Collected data
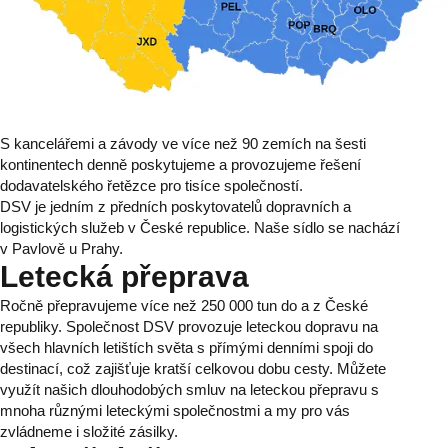
S kancelářemi a závody ve více než 90 zemích na šesti
kontinentech denně poskytujeme a provozujeme řešení
dodavatelského řetězce pro tisíce společností.
DSV je jedním z předních poskytovatelů dopravních a
logistických služeb v České republice. Naše sídlo se nachází
v Pavlově u Prahy.
Letecká přeprava
Ročně přepravujeme více než 250 000 tun do a z České
republiky. Společnost DSV provozuje leteckou dopravu na
všech hlavních letištích světa s přímými denními spoji do
destinací, což zajišťuje kratší celkovou dobu cesty. Můžete
využít našich dlouhodobých smluv na leteckou přepravu s
mnoha různými leteckými společnostmi a my pro vás
zvládneme i složité zásilky.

_Work order_: Your copy should match the entries exactly, minus the pictures.

_Answer to this exercise_:
S kancelářemi a závody ve více než 90 zemích na šesti
kontinentech denně poskytujeme a provozujeme řešení
dodavatelského řetězce pro tisíce společností.
DSV je jedním z předních poskytovatelů dopravních a
logistických služeb v České republice. Naše sídlo se nachází
v Pavlově u Prahy.
Letecká přeprava
Ročně přepravujeme více než 250 000 tun do a z České
republiky. Společnost DSV provozuje leteckou dopravu na
všech hlavních letištích světa s přímými denními spoji do
destinací, což zajišťuje kratší celkovou dobu cesty. Můžete
využít našich dlouhodobých smluv na leteckou přepravu s
mnoha různými leteckými společnostmi a my pro vás
zvládneme i složité zásilky.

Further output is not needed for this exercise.